TODAY’S GENIUS AWARD GOES TO……
According to an FBI affidavit, a Colorado man is facing federal charges after allegedly groping a female airline passenger and then urinating on the seat in front of him. 45-year-old Michael Allen Haag was traveling from Denver to Charleston, South Carolina on Frontier Airlines when he became unruly and disrupted the flight.
Haag, drinking double vodka and tonics, told a woman seated next to him that he was traveling to South Carolina to meet with an old girlfriend and was “physically excited.” The woman said Haag pestered her with personal questions and kept looking at her “chest and legs as she was wearing a tank top and shorts.”
After touching another female passenger and being moved to the back of the plane, Haag removed his seatbelt “and started urinating on the seat in front of him.” Upon landing in South Carolina, Haag was removed from the aircraft by officers with the Charleston Aviation Authority Police Department.
AND THEN THERE’S……
A man with facial tattoos was arrested in Clearwater Beach, Florida this weekend after police said he climbed atop a piece of playground equipment and began telling children about where babies come from.

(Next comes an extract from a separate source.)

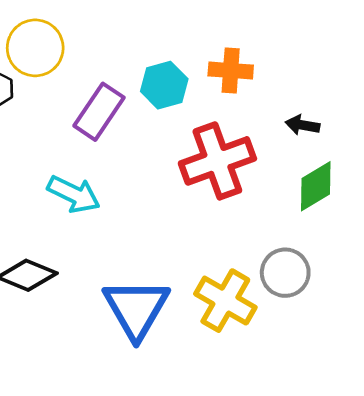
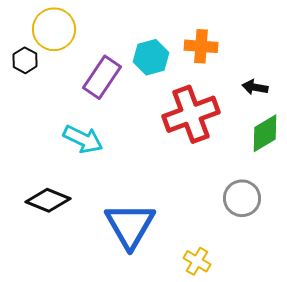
yellow cross: (225, 301) -> (197, 261), moved, size x0.6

Police Officers said that 30-year-old Otis Ryan was initially approaching tourists and making inappropriate comments to women in an effort to get their male partners to confront him. An officer in the area was watching him at the time.
An officer said in his arrest report, “I watched him walk over to the busy playground area and climb to the top of one of the children’s toys that was being occupied by children between the ages of 4 and 6. He then started shouting from the top telling the children that babies come out of women.”
Police noted that Ryan has caused a number of disturbances in the area recently — and jail records show a number of arrests over the last year on charges of disorderly conduct, battery, and carrying a concealed weapon.
OR HOW ABOUT……
63-year old Joseph John Musso of Gulf Breeze, Florida was caught walking around a neighborhood naked while carrying a bottle of cooking oil.
The Santa Rosa County Sheriff’s Office received a call from a homeowner saying home security footage caught a naked man, later identified as Musso, walking around near his home.
When deputies arrived, they saw him walking with a plastic bottle of cooking oil because he “liked to rub it on his legs.” After a brief chase, and a struggle to handcuff Musso, a deputy used a Taser and arrested him.
Musso told deputies that “he receives sexual gratification by being naked in public.” He also admitted to running around the neighborhood naked before. According to county court records, Musso faces charges of indecent exposure, lewd and lascivious behavior, resisting an officer, and loitering.
OKAY, ONE MORE……
Irked by a delay in the take-off of a Mumbai bound flight, a 37-year-old man allegedly under the influence of alcohol inflicted self-injury by using a pen to stab himself after a verbal spat with airline officials.
The passenger was scheduled to board Air India’s 2.30 a.m. Mumbai flight. However, when the flight was delayed for about three hours he questioned the airline officials, which led to a verbal duel.
The man told the officials that he ran the risk of missing his connecting flight at Mumbai and, in a seeming fit of rage, he took out a pen and punched his stomach, causing bleeding. The passenger was taken to a hospital within the airport premises for treatment and the flight later departed without him.